Le contentement lui ruisselle des yeux sur la figure, pendant qu’il tire sur sa pipe.

— C’était en train de venir en bas… On n’y faisait même pas attention, c’est qu’on venait en bas soi-même…

Et il disait ces choses au passé (pourquoi au passé ?) ; il reprend :

— Et toi, Décosterd, qu’en penses-tu ?

Décosterd répond par un signe de tête. Il ne parlait guère.

Il fait signe qu’il était bien de cet avis, avec son œil bon et son œil pas bon, sous sa casquette d’étoffe grise ; mais il s’étonne tout de même de voir l’air qu’avait le patron devant cette vieille maçonnerie et ce hangar tout démantibulé ; il s’étonne plus encore quand Rouge, s’étant tourné vers lui :

— Dis donc, Décosterd, va chercher un mètre…

Rouge prend une allumette pour débourrer sa pipe qu’il tape ensuite dans le creux de sa main, pendant que Décosterd allait chercher le mètre, ensuite Décosterd revient ; voilà Rouge, alors, qui fourre sa pipe dans sa poche.

Il prend le mètre, il le déplie.

— On va voir ça. Oh ! c’est vite fait.

Il s’avance jusqu’au mur, il disait :

— Tu comprends, c’est vieux de trente ans, mais on va rajeunir tout ça… 4 m. 60, 4 m. 60 sur… sur 3… Et puis, dit-il…

Il s’arrête :

— Trois et trois et demi, ça fait six, six et demi… Voilà pour les réparations. Va prendre un crayon et du papier.

Il crie :

— Sur la table… Un de ces prospectus… Bon, c’est ça.
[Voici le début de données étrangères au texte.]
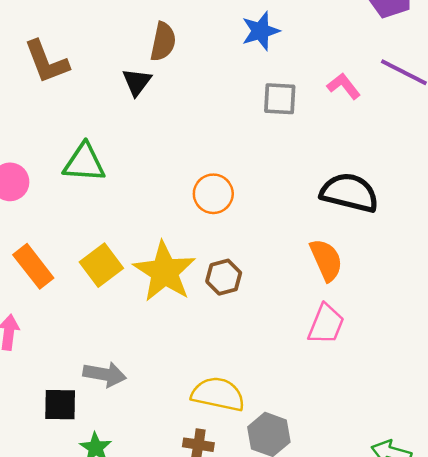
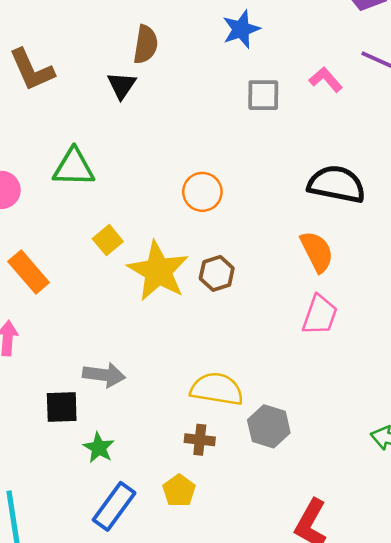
yellow square: (101, 265) -> (108, 240), moved, size x0.7

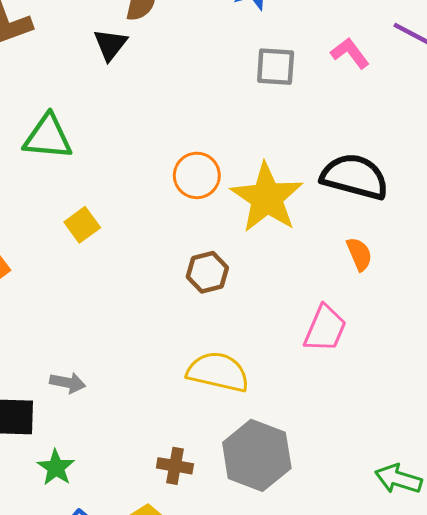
orange semicircle: (317, 252) -> (359, 254), moved, size x0.7
yellow star: (158, 271) -> (267, 198), moved
gray arrow: (104, 375) -> (68, 383), size x0.7
yellow semicircle: (217, 389) -> (218, 372), moved
gray hexagon: (269, 426) -> (257, 455), size x1.4

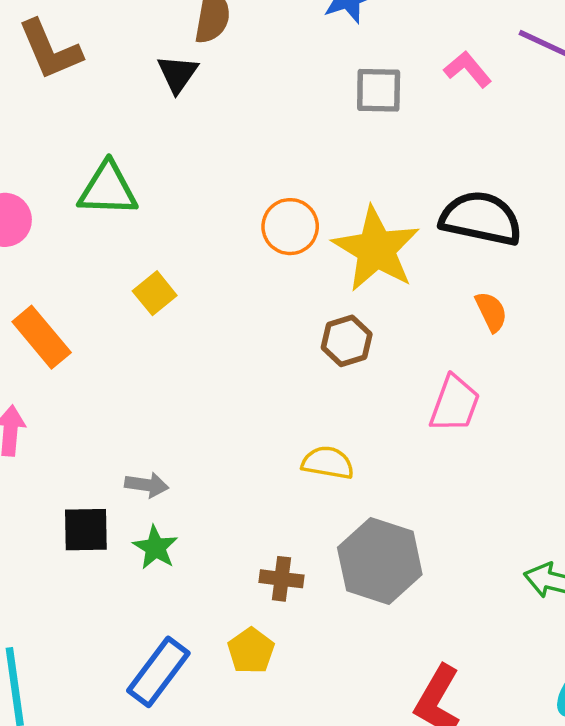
brown hexagon: (207, 272) -> (347, 341), moved
yellow semicircle: (218, 372) -> (328, 463), size x0.7
green star: (56, 468) -> (155, 548), moved

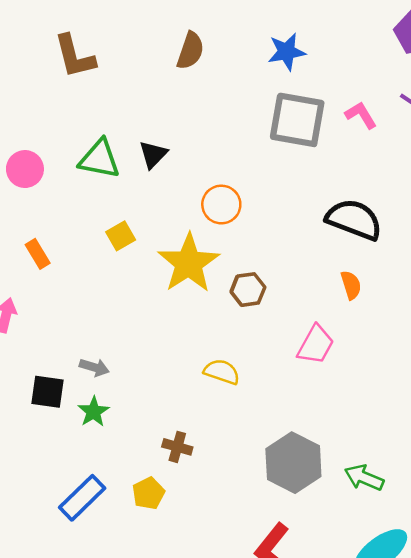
black triangle: (177, 74) -> (153, 154), moved
gray square: (379, 90) -> (297, 120), size x1.6
yellow star: (376, 249) -> (189, 263), moved
orange rectangle: (42, 337) -> (38, 254), size x0.7
gray hexagon: (380, 561) -> (293, 463), moved

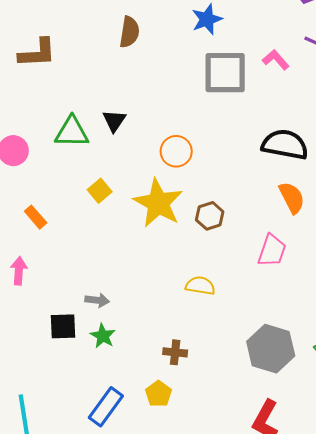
brown L-shape: (75, 56) -> (37, 53), turned -69
orange semicircle: (351, 285) -> (292, 198), size x1.4

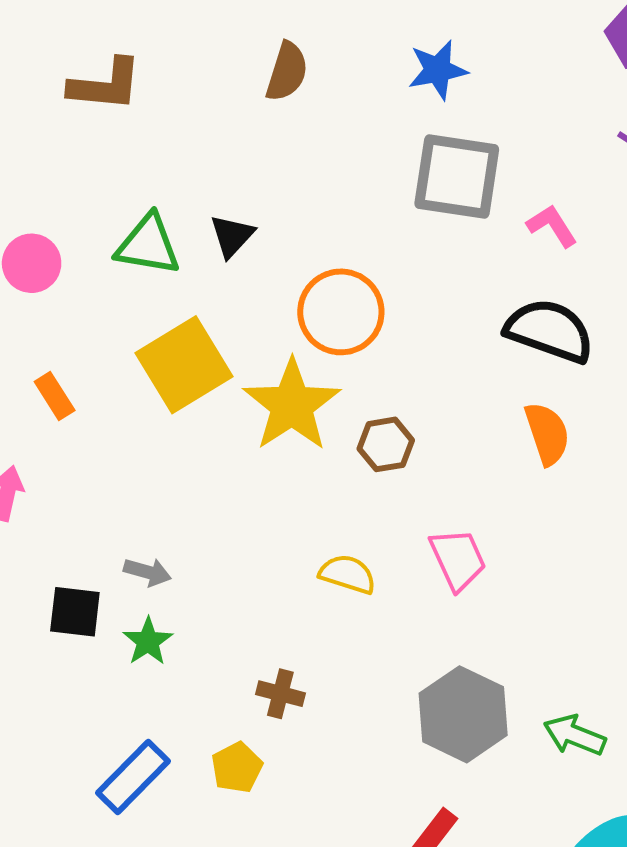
pink L-shape: (276, 60) -> (552, 226), moved
orange circle: (176, 151) -> (341, 312), size x1.4
yellow square: (100, 191) -> (184, 365), size x2.0
pink trapezoid: (272, 251) -> (458, 559), moved, turned -52

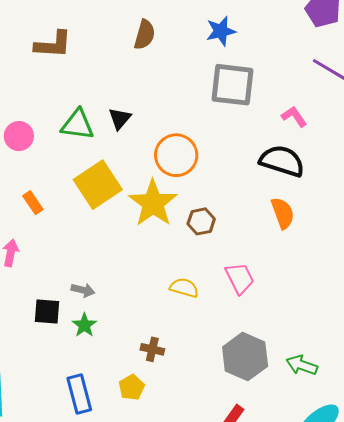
pink L-shape: (552, 226) -> (294, 116), moved
blue rectangle: (133, 777) -> (79, 394), turned -57

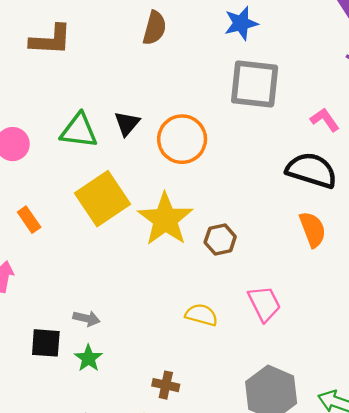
orange circle: (176, 155) -> (182, 139), moved

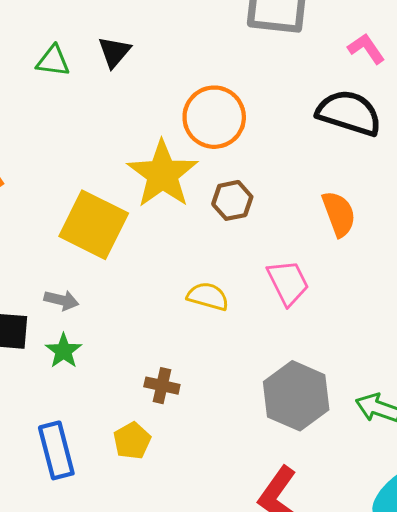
green triangle: (79, 131) -> (53, 61), size x0.7
orange circle: (182, 139) -> (214, 117), moved
yellow square: (103, 199) -> (94, 225), moved, turned -30
orange semicircle: (313, 229) -> (339, 214), moved

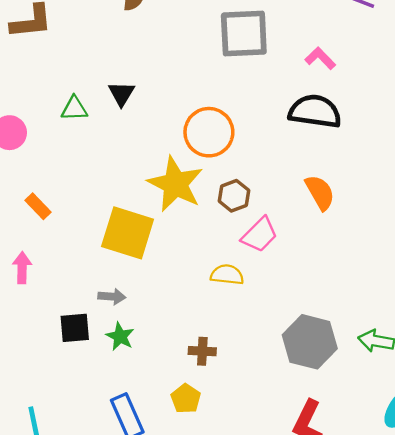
pink trapezoid: (288, 283) -> (260, 235), moved, turned 81

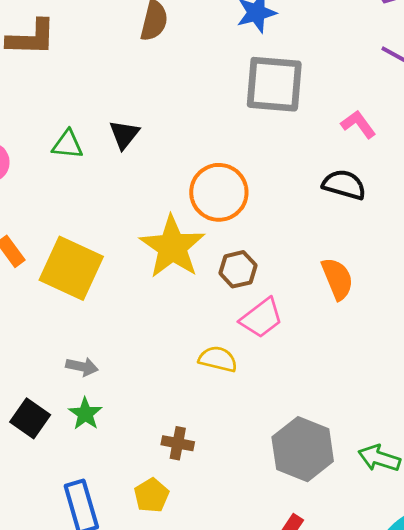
black semicircle: (315, 111) -> (344, 185), size x0.7
yellow square: (128, 233) -> (71, 268), moved
black square: (75, 328) -> (30, 418), moved, turned 32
Il va se mettre sur le rebord de la fenêtre et avec le crayon il dessinait sur le papier :

— Tu vois… La remise, ma chambre, la cuisine… Ça, c’est pour les réparations… Mais, à présent, qui est-ce qui nous empêcherait de bâtir une seconde chambre de l’autre côté de la cuisine ! Ce n’est en tout cas pas la place qui manque. Une chambre pourrait toujours servir à l’occasion…

Et il traçait le plan avec son crayon sur le papier.

— Trois mètres et demi sur trois, ça ferait tout juste l’affaire, on n’aurait qu’à percer une porte dans le mur de la cuisine. Pendant qu’on y est, qu’en dis-tu ?

— Bien sûr.

— Et tu te remettrais vite au métier, ou quoi ?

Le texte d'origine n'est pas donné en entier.